Python pandas 'to_sql' throws 'Invalid precision value' error with SQL Server

365 Views Asked by At

I run a Python script weekly that generates a .csv file, which I then manually upload to a Microsoft SQL server. I'm now trying to automate this process by using the pandas to_sql function. However, when I try to do so, I encounter the following error: "('HY104', '[HY104] [Microsoft][ODBC SQL Server Driver]Invalid precision value (0) (SQLBindParameter)')".

To try and identify the source of the problem, I simplified the process and tried to upload a dataframe with a single column to a new table with three columns:

  1. Id (Datatype: INT, Incremental Number, Non-Nullable, Primary Key)
  2. RecordDate (Datatype: datetime, Default Value: Getdate(), Non-Nullable)
  3. MasterPartNo (Datatype: varchar(35), Non-Nullable)

Here is the Python code I used to do this:

import pandas as pd
import Resources.SQL.Connection.Sql_Connection as sqlCon
from sqlalchemy.exc import DBAPIError
import sqlalchemy
import pyodbc
import functions.Output.DataframePrint as dataPrint


def sql_upload(upload_dataframe):
    try:
        upload_dataframe.to_sql(
            name='test_table',
            con=sqlCon.engine_db2,
            schema='dbo',
            if_exists='append',
            index=False
        )
    except DBAPIError as err:
        print(err.orig)
        print(err.statement)
        print(err.params)
        print("SQLAlchemy version:", sqlalchemy.__version__)
        print("pyodbc version:", pyodbc.version)
        print("pandas version:", pd.__version__)

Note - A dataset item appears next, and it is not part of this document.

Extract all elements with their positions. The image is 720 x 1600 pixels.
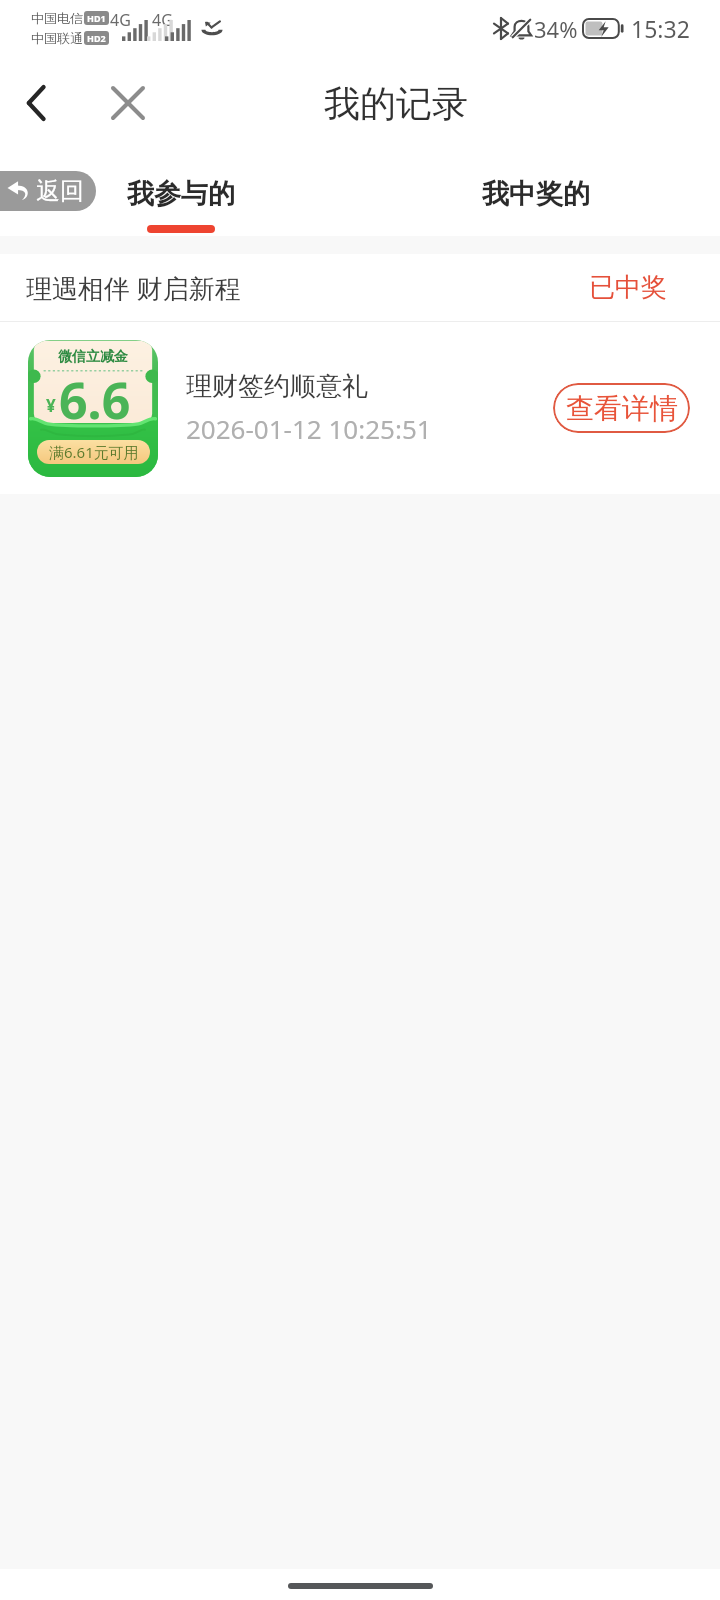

test_data = {'MasterPartNo': ['TEST-TEST']}
dataset = pd.DataFrame(data=test_data)
dataset['MasterPartNo'] = dataset['MasterPartNo'].astype(str(35))

dataPrint.print_dataframe(dataframe=dataset)  # Formats and prints dataframe on the console.

print(dataset.dtypes)

sql_upload(upload_dataframe=dataset)

When running this code, I get the dataset printed as expected and then the following error message:

('HY104', '[HY104] [Microsoft][ODBC SQL Server Driver]Invalid precision value (0) (SQLBindParameter)')
SELECT [INFORMATION_SCHEMA].[TABLES].[TABLE_NAME] 
FROM [INFORMATION_SCHEMA].[TABLES] 
WHERE ([INFORMATION_SCHEMA].[TABLES].[TABLE_TYPE] = CAST(? AS NVARCHAR(max)) OR [INFORMATION_SCHEMA].[TABLES].[TABLE_TYPE] = CAST(? AS NVARCHAR(max))) AND [INFORMATION_SCHEMA].[TABLES].[TABLE_NAME] = CAST(? AS NVARCHAR(max)) AND [INFORMATION_SCHEMA].[TABLES].[TABLE_SCHEMA] = CAST(? AS NVARCHAR(max))
('BASE TABLE', 'VIEW', 'test_table', 'dbo')
SQLAlchemy version: 2.0.19
pyodbc version: 4.0.39
pandas version: 2.0.3

I have tested the connection and I am able to query information out of that database without problems. I'm using PyCharm, SQLAlchemy with an ODBC connection.

Any help would be greatly appreciated.

1

There are 1 best solutions below

0
Douglas Cady On
  1. I added data types when calling the to_sql function
  2. I added a '#' in front of the table name #test_table to indicate that it's a temp table, though this may not be necessary in your case.

Check this list of SQL Alchemy data types to know what to use for your situation.

I am connecting to SQL Server through pyodbc, like in your example.

""" 
Test Inserting a DataFrame into SQL Server database

"""

from sqlalchemy import create_engine, engine
from sqlalchemy.types import String, DateTime, Integer
import pandas as pd


def start_db_engine() -> engine.base.Engine:
    connection_url = f"mssql+pyodbc://{username}:{password}@DSN"
    return create_engine(connection_url)


def main() -> int:
    engine = start_db_engine()
    
    with engine.connect() as conn:
        dataset = pd.DataFrame({
            'Id': [4, 5, 6],
            'RecordDate': ['08/23/2023', '08/24/2023', '08/25/2023'],
            'MasterPartNo': ['part1', 'part2', 'part3']
        })
        dataset['RecordDate'] = pd.to_datetime(dataset['RecordDate'])
        
        dtypes = {'Id': Integer, 
                  'RecordDate': DateTime, 
                  'MasterPartNo': String(35)}
        dataset.to_sql(name="#test_table", con=conn, if_exists='replace', index=False, dtype=dtypes)
        
        test_table = pd.read_sql_query("select * from #test_table", conn)
        print(test_table)
        print(dataset.equals(test_table))
        

if __name__ == '__main__':
    main()